With the unexpected school closings brought on by the COVID-19 pandemic, many parents found themselves in the unfamiliar role of serving as teachers for at-home schooling. Many of us discovered quickly that being an effective teacher goes well beyond simple instruction. It requires developing a plan that prepares you and your child to use time wisely which is adapted to the child’s interests and learning style.
That’s no small task. Lesson planning helps to keep the instruction focused on the child’s educational and developmental needs. With the possibility that we’ll find ourselves repeating this teaching scenario again during the new school year, the education team at Kiddie Academy has provided parents of preschoolers with tips and resources to help prepare at-home lesson plans.
Create a Schedule
Plan realistic chunks of time for lessons. At the beginning, depending on your child’s age, plan for no more than 5-to-10-minute lessons. As your child grows and shows they are able, consider extending that time to 15 minutes. Also, be sure to always alternate quieter lessons with more physical activities and provide breaks for the children to play and choose their own activity. And most importantly, remember to be flexible to changes in the schedule. There will be days when things don’t go as planned.

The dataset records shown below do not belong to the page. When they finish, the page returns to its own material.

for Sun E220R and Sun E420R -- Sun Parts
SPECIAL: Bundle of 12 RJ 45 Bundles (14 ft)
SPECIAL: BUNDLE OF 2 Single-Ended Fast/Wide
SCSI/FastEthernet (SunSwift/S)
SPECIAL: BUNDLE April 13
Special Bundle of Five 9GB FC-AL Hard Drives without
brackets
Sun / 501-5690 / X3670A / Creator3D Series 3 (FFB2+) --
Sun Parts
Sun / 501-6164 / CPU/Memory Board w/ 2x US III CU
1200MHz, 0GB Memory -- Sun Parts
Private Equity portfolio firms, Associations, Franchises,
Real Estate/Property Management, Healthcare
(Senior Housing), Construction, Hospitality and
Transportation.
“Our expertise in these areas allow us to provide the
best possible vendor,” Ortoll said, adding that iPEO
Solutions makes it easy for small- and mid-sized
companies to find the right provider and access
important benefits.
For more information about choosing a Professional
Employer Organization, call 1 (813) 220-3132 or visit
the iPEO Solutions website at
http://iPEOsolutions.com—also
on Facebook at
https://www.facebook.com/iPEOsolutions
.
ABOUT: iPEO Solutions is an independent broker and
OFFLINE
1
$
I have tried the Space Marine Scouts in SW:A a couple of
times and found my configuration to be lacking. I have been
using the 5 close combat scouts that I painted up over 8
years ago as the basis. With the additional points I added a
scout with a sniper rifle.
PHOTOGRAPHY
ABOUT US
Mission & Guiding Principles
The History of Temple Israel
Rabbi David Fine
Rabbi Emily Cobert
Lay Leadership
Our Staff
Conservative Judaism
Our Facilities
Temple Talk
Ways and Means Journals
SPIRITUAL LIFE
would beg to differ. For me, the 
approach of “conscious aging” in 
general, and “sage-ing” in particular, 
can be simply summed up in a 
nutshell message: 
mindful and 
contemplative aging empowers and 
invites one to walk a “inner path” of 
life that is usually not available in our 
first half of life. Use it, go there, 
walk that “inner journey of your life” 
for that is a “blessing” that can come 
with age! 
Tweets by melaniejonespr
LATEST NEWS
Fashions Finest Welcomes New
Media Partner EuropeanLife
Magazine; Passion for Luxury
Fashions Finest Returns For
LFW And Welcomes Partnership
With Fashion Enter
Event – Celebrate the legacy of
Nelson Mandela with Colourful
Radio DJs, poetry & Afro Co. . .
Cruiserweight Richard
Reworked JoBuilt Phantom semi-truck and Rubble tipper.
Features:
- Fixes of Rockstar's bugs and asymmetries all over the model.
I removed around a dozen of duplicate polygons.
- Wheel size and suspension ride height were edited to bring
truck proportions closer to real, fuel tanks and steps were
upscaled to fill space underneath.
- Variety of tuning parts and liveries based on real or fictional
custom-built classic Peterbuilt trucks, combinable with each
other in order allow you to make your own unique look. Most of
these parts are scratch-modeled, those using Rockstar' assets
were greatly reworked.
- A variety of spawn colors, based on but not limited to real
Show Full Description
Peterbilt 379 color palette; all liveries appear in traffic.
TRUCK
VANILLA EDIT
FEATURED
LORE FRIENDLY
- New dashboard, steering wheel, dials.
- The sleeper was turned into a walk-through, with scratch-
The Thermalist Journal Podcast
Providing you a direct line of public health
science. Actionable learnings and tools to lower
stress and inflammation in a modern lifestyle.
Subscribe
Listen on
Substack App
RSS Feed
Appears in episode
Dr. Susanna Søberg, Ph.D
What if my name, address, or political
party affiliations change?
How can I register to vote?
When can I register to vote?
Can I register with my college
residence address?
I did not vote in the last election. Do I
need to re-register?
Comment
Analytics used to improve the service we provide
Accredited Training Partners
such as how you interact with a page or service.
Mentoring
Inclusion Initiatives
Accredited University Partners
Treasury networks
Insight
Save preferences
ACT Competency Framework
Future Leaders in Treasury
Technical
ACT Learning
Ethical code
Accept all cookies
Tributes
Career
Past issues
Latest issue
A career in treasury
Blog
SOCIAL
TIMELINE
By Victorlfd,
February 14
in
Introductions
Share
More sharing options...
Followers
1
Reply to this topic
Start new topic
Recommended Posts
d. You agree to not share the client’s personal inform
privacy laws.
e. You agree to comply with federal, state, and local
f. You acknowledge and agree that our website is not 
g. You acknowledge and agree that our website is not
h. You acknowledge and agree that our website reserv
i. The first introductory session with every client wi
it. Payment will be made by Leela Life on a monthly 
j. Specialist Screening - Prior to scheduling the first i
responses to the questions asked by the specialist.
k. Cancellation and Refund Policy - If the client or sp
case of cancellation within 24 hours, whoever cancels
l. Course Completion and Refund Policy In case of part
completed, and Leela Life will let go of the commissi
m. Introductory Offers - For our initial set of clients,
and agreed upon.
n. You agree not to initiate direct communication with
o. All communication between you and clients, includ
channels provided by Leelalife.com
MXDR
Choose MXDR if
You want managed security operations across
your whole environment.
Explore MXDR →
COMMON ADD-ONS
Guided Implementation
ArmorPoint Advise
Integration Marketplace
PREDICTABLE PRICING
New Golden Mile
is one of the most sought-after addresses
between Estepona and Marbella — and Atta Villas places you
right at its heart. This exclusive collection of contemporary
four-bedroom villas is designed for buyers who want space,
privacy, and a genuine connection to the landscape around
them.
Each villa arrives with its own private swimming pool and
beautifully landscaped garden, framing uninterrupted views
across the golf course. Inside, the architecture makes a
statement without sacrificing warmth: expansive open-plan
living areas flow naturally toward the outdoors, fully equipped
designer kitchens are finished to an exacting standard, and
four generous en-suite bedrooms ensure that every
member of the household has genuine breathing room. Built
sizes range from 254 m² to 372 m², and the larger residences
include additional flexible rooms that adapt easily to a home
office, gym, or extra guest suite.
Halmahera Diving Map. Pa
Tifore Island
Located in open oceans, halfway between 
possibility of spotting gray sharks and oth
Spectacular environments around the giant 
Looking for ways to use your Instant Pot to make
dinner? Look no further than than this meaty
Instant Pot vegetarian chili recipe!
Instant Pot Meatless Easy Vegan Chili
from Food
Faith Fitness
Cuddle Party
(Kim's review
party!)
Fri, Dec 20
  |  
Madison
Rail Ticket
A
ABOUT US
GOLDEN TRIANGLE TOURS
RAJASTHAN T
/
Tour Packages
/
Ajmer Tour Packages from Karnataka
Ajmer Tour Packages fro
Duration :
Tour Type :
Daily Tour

Specifically, if you are planning a whole day of learning (similar to a preschool day):
- Create a set schedule for each day. Children thrive on consistency and routines.
- Preplan blocks of time throughout the day. For example, start each day with a high-energy activity to practice motor skills and to release some of your child’s energy. Then, plan to have a quiet language-related lesson, followed by a music and movement activity, and then a snack. After the snack, provide time for your child to play. While they are playing, plan to engage with them by working on a math-related activity. Playtime would then be followed by lunch, a quiet story time, and then perhaps a nap.
- Create a visual schedule of the day. By creating pictures of each part of the schedule, your child will learn what to expect and understand and follow the routine easier.
However, if you’re planning lessons at various times throughout the day (rather than planning for a full day):
- Always plan some type of physical activity prior to each quiet lesson to help your child expel some energy and be ready to focus.
- Schedule lessons around the same time each day and provide your child with signals that will let them know that lesson time will begin soon. This will help your child transition from one activity to the next.
- Work educational activities into your already-packed schedule. Our Life Essentials At-Home curriculum features quick and easy activities you can do with your child (of any age). Best of all, the activities fit seamlessly into the things you’re already doing with your child, like getting ready for the day or mealtime.
Tips for Planning Individual Lessons
Before getting started, create a list of all the skills/concepts that you want to work on with your child (counting, letter identification, sequencing, etc.). Then plan which skills you will tackle each day at the different lesson times set aside. We also recommend using a weekly lesson planning template to write the skills and lessons you plan to implement throughout the week to help stay organized. Other tips include:
- Plan each individual lesson. Think through what steps you will take and what materials you will need.
- Gather all materials needed for each lesson the day before and place them in baskets. When you are ready to implement a lesson, you will only need to grab the basket and go.
When planning a lesson, follow these steps:
- Start each lesson by helping your child focus on the lesson. This could be done through a song or a short book. This step helps your child to settle in and be ready to learn. Pick a song or book that is related to the topic or skill of the lesson. For example, if you are counting animals, read a book about animals to get started.
- Take time to review any background knowledge your child might need or to review skills learned previously that are related. For example, if teaching about patterning, review the names of the colors or shapes that will be used.
- Demonstrate the new skill and then allow time for your child to practice.
- Close the lesson with a review of the skill/concept learned.
- Keep verbal instructions simple.
- Whenever possible plan to use real materials. For example, count objects rather than pictures or find real items that begin with a specific letter instead of pictures of items. Be creative in choosing materials.
- Incorporate your child’s interests into lessons to help provide motivation. For example, if your child loves dinosaurs, encourage him or her to use a favorite dinosaur to pick up matching upper and lowercase letters.
- Try to incorporate whole body movements in the lesson. For example, writing letters on large pieces of paper taped to the wall. This encourages your child to move their whole arm when writing the letter. You can also have the child search for letters and numbers around the whole room rather than on a table. This helps to keep them moving and motivated.
- Plan to revisit skills and concepts in different ways and with a wide variety of materials, as repetition is key. For example, plan sorting lessons that use animals, shapes, different colored cars or snack foods.
- Include literature and songs whenever possible. Children love to sing and dance. For example, practice rhyming words during story time by planning to read a book with rhymes.
Most importantly, plan to have fun! Use silly voices, get up and move with your child, play together, etc. Enjoy watching and helping your child learn and grow!